At the age of five English children start their primary education and when they are seven years old the move from infant to junior primary school.
At the age of eleven they can continue at secondary school. When they are sixteen, all students have to take GCSE exams, which is a General Certificate of Secondary Education. After that they can either leave school and start work or go on for vocational training. But if they want to study at a university, they have to stay two more years as “sixth formers” and take the “A-levels”, meaning advanced level, an exam taken in two or three subjects. The students study just the subjects necessary for the A-levels. Students who have passed this exam may go to the university.

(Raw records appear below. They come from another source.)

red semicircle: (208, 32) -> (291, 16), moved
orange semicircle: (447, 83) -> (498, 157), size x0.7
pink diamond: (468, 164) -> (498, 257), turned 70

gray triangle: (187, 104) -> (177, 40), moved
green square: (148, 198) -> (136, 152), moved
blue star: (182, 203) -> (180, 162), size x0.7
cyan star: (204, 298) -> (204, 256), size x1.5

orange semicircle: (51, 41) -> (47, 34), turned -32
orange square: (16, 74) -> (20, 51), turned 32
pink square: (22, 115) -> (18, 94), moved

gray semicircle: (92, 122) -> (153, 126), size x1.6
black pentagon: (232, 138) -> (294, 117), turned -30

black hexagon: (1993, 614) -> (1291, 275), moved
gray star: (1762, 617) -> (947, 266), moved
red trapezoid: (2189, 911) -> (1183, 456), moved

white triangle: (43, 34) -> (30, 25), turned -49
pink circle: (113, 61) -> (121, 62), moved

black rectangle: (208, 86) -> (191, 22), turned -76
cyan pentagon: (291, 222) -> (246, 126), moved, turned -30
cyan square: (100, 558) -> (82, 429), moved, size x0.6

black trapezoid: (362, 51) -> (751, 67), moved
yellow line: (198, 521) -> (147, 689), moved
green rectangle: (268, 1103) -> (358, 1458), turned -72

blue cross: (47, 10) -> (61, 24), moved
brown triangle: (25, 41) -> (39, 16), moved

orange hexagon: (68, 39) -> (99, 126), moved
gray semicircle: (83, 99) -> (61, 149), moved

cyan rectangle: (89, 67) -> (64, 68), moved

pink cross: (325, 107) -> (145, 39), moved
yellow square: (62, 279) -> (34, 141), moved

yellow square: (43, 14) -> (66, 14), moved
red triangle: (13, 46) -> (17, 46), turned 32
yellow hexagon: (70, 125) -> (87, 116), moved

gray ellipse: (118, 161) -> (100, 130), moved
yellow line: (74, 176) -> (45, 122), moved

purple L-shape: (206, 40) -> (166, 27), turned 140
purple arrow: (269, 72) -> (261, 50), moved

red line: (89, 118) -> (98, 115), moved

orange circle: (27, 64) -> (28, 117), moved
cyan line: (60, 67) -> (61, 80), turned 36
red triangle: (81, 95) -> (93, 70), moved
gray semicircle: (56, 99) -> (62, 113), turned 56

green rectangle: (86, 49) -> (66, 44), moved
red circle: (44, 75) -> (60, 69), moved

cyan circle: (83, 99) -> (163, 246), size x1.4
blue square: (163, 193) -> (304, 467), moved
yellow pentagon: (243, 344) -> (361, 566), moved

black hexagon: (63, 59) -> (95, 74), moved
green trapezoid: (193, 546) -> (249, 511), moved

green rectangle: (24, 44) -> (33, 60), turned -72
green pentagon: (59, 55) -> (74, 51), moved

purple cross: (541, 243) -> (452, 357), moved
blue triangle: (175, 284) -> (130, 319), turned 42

There are many types of secondary schools in Britain, for example Secondary Modern School, Grammar School, Comprehensive Schools. Most schools have their own uniform that students have to wear.
“Public schools” in Britain are actually not public at all. They are private and very expensive. Most of them are boarding schools meaning that students stay at the school, they study, eat and sleep there. These schools are often single-sex and they have uniforms, which the students are usually proud of. The most well-known English public schools are Eton, Harrow or Rugby.
Britain’s oldest and most famous universities are Oxford and Cambridge, called “Oxbridge”. University students have lectures, tutors or professors, not teachers. Students receive grants to pay for courses fees and their living expenses like food, accommodation. Students while at university are called undergraduates and upon leaving – graduates.
In Scotland the educational system is a bit different. Students take SCE (Scottish Certificate of Education) instead of GCSE and then the Highers instead of A-levels.